Sleep Inside a Working Train Station at This Funky Memphis Hotel
Pull into the historic Central Station Hotel for vinyl, views, and vibes.
There’s something alluring about train travel. Sure, it could be the chance to sit and watch the world go by, but it’s hard to overlook the way each railroad journey invokes that bygone era before cars became ubiquitous. If you wish to seek out vestiges of train rides past, you can hop aboard an American scenic train line or look for old-fashioned passenger cars like those on the Orient Express. Or you can opt to simply stay at the train station—specifically, at Memphis’s historic Central Station Hotel, a stylish accommodation situated inside a former rail hub where you can still catch a train.
While the train station, which first opened in 1914 as the Grand Central Memphis, hasn’t served as a regional hub since rail travel declined in the ‘60s, passengers on the City of New Orleans Amtrak line still load and disembark there twice a day. The train stops by each morning as it heads to New Orleans, and again in the evening on its way to Chicago. Alongside the train platform, Central Station Hotel guests sip and chat in the outdoor seating area for the hotel’s cocktail lounge Eight & Sand. It’s been this way since the Hilton Curio Collection property opened in 2019—simultaneously a train station and a destination in its own right.

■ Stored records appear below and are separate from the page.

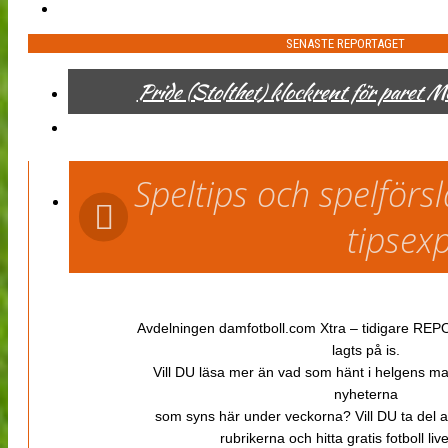
SENASTE REPORTAGET
Pride (Stolthet) klockrent för paret 
Speltips och spelför
tipsex
Avdelningen damfotboll.com Xtra – tidigare REPOR
lagts på is.
Vill DU läsa mer än vad som hänt i helgens m
nyheterna
som syns här under veckorna? Vill DU ta del 
rubrikerna och hitta gratis fotboll li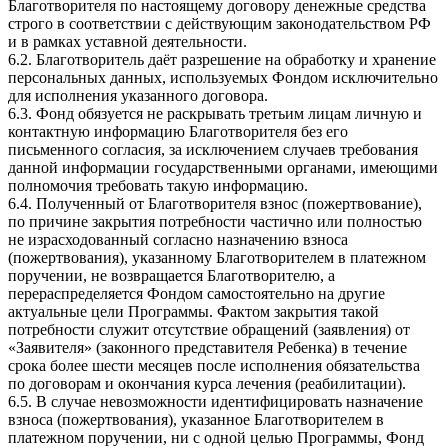
Благотворителя по настоящему договору денежные средства
строго в соответствии с действующим законодательством РФ
и в рамках уставной деятельности.
6.2. Благотворитель даёт разрешение на обработку и хранение
персональных данных, используемых Фондом исключительно
для исполнения указанного договора.
6.3. Фонд обязуется не раскрывать третьим лицам личную и
контактную информацию Благотворителя без его
письменного согласия, за исключением случаев требования
данной информации государственными органами, имеющими
полномочия требовать такую информацию.
6.4. Полученный от Благотворителя взнос (пожертвование),
по причине закрытия потребности частично или полностью
не израсходованный согласно назначению взноса
(пожертвования), указанному Благотворителем в платежном
поручении, не возвращается Благотворителю, а
перераспределяется Фондом самостоятельно на другие
актуальные цели Программы. Фактом закрытия такой
потребности служит отсутствие обращений (заявления) от
«Заявителя» (законного представителя Ребенка) в течение
срока более шести месяцев после исполнения обязательства
по договорам и окончания курса лечения (реабилитации).
6.5. В случае невозможности идентифицировать назначение
взноса (пожертвования), указанное Благотворителем в
платежном поручении, ни с одной целью Программы, Фонд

If you wish to stay at the station, you can choose to arrive by train, or via the antique trolley that stops out front. However, coming by car is also an option (I took a modern van from the airport). No matter how you get there, first impressions of the hotel are—in true Memphis style—surprisingly musical. A massive wall of vintage speakers assembled by local speaker company EgglestonWorks graces the lobby, impressive enough to make it one of the most Instagrammed spots in Memphis. The brand designed all of the speakers in the hotel, from the private listening lounge behind the lobby bar to the speakers located in each guest room that can be used to blast a curated daily playlist. A towering wall of vinyl anchors the hotel’s lounge area as local DJs spin a custom mix of Memphis artists.
But it’s not all tunes and funky design. The hotel is housed in one of the oldest buildings in the city, a historically designated place that locals call a “Memphis Original,” and its design aims to showcase its past. The converted station’s original neon signs have been restored to direct guests to the train platform or the former taxi stand. The massive hall that once held rows of ornate wooden benches for waiting passengers is now an event space, but it still displays the station’s original arrival/departure board. The hall was filmed for the miniseries Women of the Movement, standing in for the Chicago train station where Emmett Till said goodbye to his mother for the last time, and the board still displays the stations through which he made his final journey.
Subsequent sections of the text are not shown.